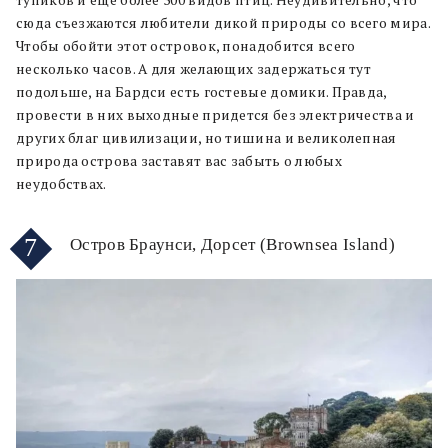
сюда съезжаются любители дикой природы со всего мира.
Чтобы обойти этот островок, понадобится всего
несколько часов. А для желающих задержаться тут
подольше, на Бардси есть гостевые домики. Правда,
провести в них выходные придется без электричества и
других благ цивилизации, но тишина и великолепная
природа острова заставят вас забыть о любых
неудобствах.
7
Остров Браунси, Дорсет (Brownsea Island)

## EXERCISE DESCRIPTION
Please print the entries above exactly. Skip every picture.

## REPLY TO THE TASK
сюда съезжаются любители дикой природы со всего мира.
Чтобы обойти этот островок, понадобится всего
несколько часов. А для желающих задержаться тут
подольше, на Бардси есть гостевые домики. Правда,
провести в них выходные придется без электричества и
других благ цивилизации, но тишина и великолепная
природа острова заставят вас забыть о любых
неудобствах.
7
Остров Браунси, Дорсет (Brownsea Island)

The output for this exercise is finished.